Covita

La madre Covadonga, en Perú.
La madre Covadonga, en Perú.

“No dejo tras de mí ninguna propiedad de la que sea necesario tomar disposiciones. Por lo que se refiere a las cosas de uso cotidiano que me servían, pido que se distribuyan como se considere oportuno”. Estas frases pertenecen al testamento de Juan Pablo II, un documento cuya lectura continúa conmoviendo por su completo desapego hacia las ataduras mundanas y el ejemplar compromiso vital con la causa cristiana. La impresionante sacudida que produjo su agonía y muerte en los corazones de los cinco continentes constata la enorme dimensión de este formidable pontífice, maestro en hechos más que en palabras, y desde luego incapaz de generar la más mínima perplejidad en su mensaje petrino. Wojtyla hablaba lo justo y sobre lo que debía hacerlo, que era lo espiritual, algo que tendría que ser norma en los obispos de Roma, a quienes se les presta atención precisamente por su autoridad religiosa, no por lo que manifiesten en el terreno político, económico o medioambiental.

Esa íntima coherencia entre lo que se hace y lo que se predica la he constatado siempre en aquellos misioneros con los que me he topado o de los que he tenido noticia, especialmente en mis viajes a América. De esas conversaciones a miles de kilómetros de sus hogares he podido comprobar su absoluto desprendimiento terrenal, tal vez para lograr así llevar mejor su anuncio a los que más lo necesitan, que no son necesariamente los más pobres, porque en los países desarrollados es donde se precisa hoy con mayor urgencia escuchar el lenguaje inmaterial de la vida.

Entre esas miles de personalidades impares, generosas hasta límites insospechados, figuraba sor María Estrella Valcárcel Muñiz, dominica rebautizada en Ayacucho como Madre Covadonga, en homenaje entrañable a la Santina de su tierra natal.

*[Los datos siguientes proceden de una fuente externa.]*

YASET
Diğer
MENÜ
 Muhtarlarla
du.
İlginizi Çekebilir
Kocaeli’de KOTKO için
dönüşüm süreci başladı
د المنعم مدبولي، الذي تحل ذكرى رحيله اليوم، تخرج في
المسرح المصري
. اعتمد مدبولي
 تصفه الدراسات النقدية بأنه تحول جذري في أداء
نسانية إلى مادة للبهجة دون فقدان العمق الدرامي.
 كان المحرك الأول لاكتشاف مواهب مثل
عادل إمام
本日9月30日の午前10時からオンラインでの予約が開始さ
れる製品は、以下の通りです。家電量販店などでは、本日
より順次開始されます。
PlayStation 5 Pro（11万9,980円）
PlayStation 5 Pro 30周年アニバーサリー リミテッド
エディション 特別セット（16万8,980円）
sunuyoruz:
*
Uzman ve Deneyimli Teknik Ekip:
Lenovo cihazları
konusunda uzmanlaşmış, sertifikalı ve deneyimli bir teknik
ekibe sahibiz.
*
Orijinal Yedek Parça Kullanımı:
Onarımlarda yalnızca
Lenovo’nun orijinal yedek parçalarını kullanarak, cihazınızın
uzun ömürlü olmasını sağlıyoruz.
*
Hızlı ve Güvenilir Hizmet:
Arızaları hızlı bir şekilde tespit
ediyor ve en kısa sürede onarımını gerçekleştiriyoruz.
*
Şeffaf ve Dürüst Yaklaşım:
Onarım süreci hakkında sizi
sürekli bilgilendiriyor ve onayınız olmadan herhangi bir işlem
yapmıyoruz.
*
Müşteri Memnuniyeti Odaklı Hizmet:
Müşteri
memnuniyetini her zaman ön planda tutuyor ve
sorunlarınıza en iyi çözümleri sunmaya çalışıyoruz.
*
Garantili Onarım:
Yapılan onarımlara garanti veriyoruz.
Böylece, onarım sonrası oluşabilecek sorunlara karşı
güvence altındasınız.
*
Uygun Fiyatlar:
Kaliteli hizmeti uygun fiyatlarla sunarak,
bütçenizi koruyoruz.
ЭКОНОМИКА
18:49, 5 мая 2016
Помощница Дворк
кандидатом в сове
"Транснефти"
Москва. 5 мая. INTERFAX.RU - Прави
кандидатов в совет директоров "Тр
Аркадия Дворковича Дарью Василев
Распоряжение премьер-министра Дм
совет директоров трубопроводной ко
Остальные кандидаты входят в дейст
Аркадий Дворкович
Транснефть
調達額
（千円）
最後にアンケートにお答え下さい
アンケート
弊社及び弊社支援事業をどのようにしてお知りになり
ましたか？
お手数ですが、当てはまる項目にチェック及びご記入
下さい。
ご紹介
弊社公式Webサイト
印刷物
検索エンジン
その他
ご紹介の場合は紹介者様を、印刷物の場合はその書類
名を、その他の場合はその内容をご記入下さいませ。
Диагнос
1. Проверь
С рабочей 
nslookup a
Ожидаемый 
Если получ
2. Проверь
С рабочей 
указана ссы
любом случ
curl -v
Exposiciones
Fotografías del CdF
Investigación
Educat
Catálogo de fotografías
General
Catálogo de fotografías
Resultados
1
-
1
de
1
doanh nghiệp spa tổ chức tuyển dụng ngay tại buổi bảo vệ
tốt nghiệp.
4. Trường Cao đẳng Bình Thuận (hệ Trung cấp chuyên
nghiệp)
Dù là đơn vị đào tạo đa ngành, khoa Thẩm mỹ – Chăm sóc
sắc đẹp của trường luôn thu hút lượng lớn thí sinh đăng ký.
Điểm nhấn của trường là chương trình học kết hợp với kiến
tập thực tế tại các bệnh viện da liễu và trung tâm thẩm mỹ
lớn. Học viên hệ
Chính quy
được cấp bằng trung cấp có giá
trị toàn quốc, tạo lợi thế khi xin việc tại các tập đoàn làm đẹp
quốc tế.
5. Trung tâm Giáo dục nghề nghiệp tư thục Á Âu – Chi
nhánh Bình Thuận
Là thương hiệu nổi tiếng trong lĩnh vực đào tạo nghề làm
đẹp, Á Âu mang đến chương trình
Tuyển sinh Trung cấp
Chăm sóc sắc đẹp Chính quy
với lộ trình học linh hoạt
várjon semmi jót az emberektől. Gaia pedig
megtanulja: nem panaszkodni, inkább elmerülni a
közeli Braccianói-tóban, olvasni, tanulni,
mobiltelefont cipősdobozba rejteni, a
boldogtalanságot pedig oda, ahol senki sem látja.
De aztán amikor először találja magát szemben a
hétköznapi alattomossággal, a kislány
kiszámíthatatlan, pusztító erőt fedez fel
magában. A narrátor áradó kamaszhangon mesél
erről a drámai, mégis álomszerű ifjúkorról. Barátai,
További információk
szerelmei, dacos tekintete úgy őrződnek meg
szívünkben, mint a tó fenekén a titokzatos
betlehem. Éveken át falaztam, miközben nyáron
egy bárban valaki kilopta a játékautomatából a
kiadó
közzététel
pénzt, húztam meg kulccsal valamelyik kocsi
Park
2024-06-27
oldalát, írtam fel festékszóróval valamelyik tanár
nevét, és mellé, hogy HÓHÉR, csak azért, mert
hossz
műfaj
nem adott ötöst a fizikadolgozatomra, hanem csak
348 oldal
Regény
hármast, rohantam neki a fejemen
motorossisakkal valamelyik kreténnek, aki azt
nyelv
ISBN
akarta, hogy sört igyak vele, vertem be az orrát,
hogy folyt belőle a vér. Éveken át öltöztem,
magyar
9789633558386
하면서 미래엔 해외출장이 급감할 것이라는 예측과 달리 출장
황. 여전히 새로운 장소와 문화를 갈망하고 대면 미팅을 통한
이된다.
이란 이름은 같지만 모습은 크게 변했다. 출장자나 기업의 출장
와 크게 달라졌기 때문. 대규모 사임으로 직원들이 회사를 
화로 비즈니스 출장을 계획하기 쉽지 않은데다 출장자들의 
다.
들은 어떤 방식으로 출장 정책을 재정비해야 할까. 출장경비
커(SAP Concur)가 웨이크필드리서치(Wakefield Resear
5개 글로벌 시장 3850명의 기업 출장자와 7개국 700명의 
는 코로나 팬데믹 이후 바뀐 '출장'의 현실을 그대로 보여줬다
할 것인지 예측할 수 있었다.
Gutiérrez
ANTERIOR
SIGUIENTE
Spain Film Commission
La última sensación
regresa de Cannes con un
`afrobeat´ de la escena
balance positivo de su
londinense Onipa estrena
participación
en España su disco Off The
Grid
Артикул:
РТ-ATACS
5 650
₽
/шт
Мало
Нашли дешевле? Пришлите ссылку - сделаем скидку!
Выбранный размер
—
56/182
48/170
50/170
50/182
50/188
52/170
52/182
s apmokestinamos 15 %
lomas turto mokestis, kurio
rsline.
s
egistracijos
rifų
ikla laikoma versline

Covita, como también la llamaban cariñosamente, falleció semanas atrás frisando el siglo y dejando atrás setenta y dos años de entrega incondicional a los más olvidados, desde los presos hacinados en las cárceles andinas hasta las familias serranas sumergidas en la profunda indigencia e ignorancia. En los tiempos de plomo que padeció su lugar de acogida como consecuencia del sanguinario terrorismo maoísta, la Madre Covita trabajó con ahínco por la paz, al lado de las víctimas inocentes de esa masacre sin sentido y sin inmiscuirse en cuestiones que no fueran de estricta naturaleza humanitaria.

La nómina de santos, beatos, venerables y siervos de Dios que acumula la Orden de Predicadores -¡nada menos que medio millar en sus ocho centurias de historia!- confirma que los hijos de Domingo de Guzmán están cortados por el mismo patrón que la Madre Covita, que no tardará demasiado en sumarse a ese catálogo de seres únicos subidos a los altares. La labor abnegada y persistente que los dominicos han desplegado en Hispanoamérica es desde luego para quitarse el sombrero, al igual que sucede con otras beneméritas comunidades católicas. Su tarea discreta y eficaz en condiciones tantas veces extremas es reconocida por generaciones de creyentes y no creyentes en las naciones que han tenido la fortuna de recibirles.

Con todo, es una lástima que la modélica contribución de estos religiosos se haya visto empañada en ocasiones por una minoría que ha actuado como auténtica correa de transmisión de ciertas corrientes ideológicas que han lastrado social y económicamente al nuevo mundo. La irresponsabilidad de quienes confunden estas churras con las merinas es de abrigo, aunque se disfracen con seductores aires revolucionarios, como ocurre con aquellos que se han echado al monte con el crucifijo en una mano y el Kalashnikov en la otra. Los que insistan en esos deplorables planteamientos con los hábitos puestos mejor estarían tratando de arreglar sus problemas con la iglesia, como sabiamente recomendó el gran papa polaco apuntando con su dedo índice a aquel cura con boina que ejerció como ministro de un gobierno totalitario centroamericano.

En estos casos, mucho me temo que solo cabe dar al César lo que es del César, salvo que pretendamos devaluar a un credo milenario convirtiéndolo en una pasajera ideología más.